Близость этой границы послужила основным поводом для советско-финской войны 1939–1940 года, получившей у наших северных соседей наименование «Зимней войны» («Talvisota»). Советские дипломаты предъявили Финляндии пакет предложений, главным из которых было отодвинуть границу на несколько десятков километров к северу по Карельскому перешейку. Взамен финнам были предложены в порядке компенсации немалые территории в других пограничных районах. Нужно признать, что у Сталина в этом отношении был свой резон. При царях финляндская граница изменялась, и не раз. Бывали времена, когда она проходила и южнее от Выборга, и гораздо дальше на северо-запад, по реке Кюмени. Почему же нужно было выбрать из них самую близкую к Ленинграду? Развитие артиллерии позволяло непосредственно обстреливать город с самого южного ее участка. Другое дело, что об этом нужно было думать раньше, когда отпускали Финляндию. Однако тогдашняя ситуация исключала обстоятельные переговоры. За всем этим разумным декорумом у Сталина были и более далекие планы, клонившиеся к советизации Финляндии и ее включению в состав Союза.
Советские предложения были восприняты финнами однозначно. Сама мысль об утрате даже пяди перешейка была непереносима, не говоря о более далеких планах, наличие которых финнами предполагалось. Это касалось в первую очередь потери Выборга – «жемчужины Финляндии». Товарищ Молотов особо остановился в одном из своих выступлений осени 1939 года на отсутствии у советского государства даже тени таких намерений, гневно определив их как «вымысел и ложь». Надо ли говорить, что это еще более укрепило нервных финляндцев в их подозрениях. Оставалось воевать – и пушки вскоре заговорили. Советская армия действовала отнюдь не так неудачно, как принято полагать. В условиях зимних морозов (в дневниках современника, ленинградского драматурга Е.Л.Шварца, сохранилось упоминание о слухах, ходивших по городу в период этой нелегкой войны: «Во время финской кампании зима стояла неестественно суровая, словно ее наслали знаменитые финские колдуны»), с тогдашним несовершенным вооружением, ей удалось за три с небольшим месяца прорвать линию Маннергейма, пройти частично незамерзающие болота и понудить финнов к необходимым уступкам. С точки зрения тогдашнего советского руководства это была победа; современные историки говорят скорее о поражении. Финны же были крайне подавлены. По их мнению, между Сталиным и Гитлером на их счет было заключено нечто вроде нового Тильзитского соглашения. Это подозрение было недалеко от истины. При всех колебаниях, теперь финны больше всего боялись классово чуждой России. Под действием этого страха они решились на гораздо более тесный, чем раньше, союз с нацистской Германией. Что же касалось последней, то ее стратеги взяли на карандаш все слабости советской армии. События «Зимней войны» значительно укрепили их в мысли, что война с большевиками не будет тяжелой и долгой.

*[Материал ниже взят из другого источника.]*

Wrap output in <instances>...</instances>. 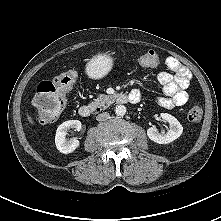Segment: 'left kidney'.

Летом следующего года, Германия напала на Советский Союз. К ней присоединилась и финская армия, действовавшая по преимуществу на Карельском перешейке и в самой Карелии. Нужно сказать, что почти с самого начала финская пропаганда трактовала это участие на свой лад, с рядом оговорок. Сюда относилась в первую очередь концепция отдельной финско-советской войны, ограниченной по замыслу для финляндцев. У финнов она так и называется по сию пору – «Jatkosota», то есть «Война-Продолжение», дополнительная по отношению к войне исходной, Зимней. Черты такого подхода в действительности прослеживаются, что не может затушевать того позорного факта, что во второй мировой войне Финляндия выступила как союзница нацистской Германии. Доля ответственности за блокаду Ленинграда должна быть возложена и на Финляндию. Лишения защитников города, так же как и их беспримерный героизм общеизвестны. Меньше пишут о планах захватчиков. Точнее говоря, хорошо известно, что в них входило стереть Ленинград с лица земли. Это представление не расходится с истиной. Достаточно сослаться на первый пункт знаменитой германской директивы от 22 сентября 1941 года, которая так и была озаглавлена: «Будущее города Петербурга». «Фюрер принял решение стереть город Петербург с лица земли», – говорилось там, а дальше стояло: «Финляндия также сообщила нам, что она не заинтересована в дальнейшем существовании города рядом с ее новыми границами». Из текста директивы можно заключить, что разрушение Ленинграда было нужно скорее немцам, а финны на это просто согласились. Против такого утверждения есть свои доводы. Так, специально изучавший архивные источники Х.М.Вайну пришел к выводу, что инициатива уничтожения города исходила все-таки из кругов, близких к финскому президенту Р.Рюти, а немцы присоединились к ней несколько позже.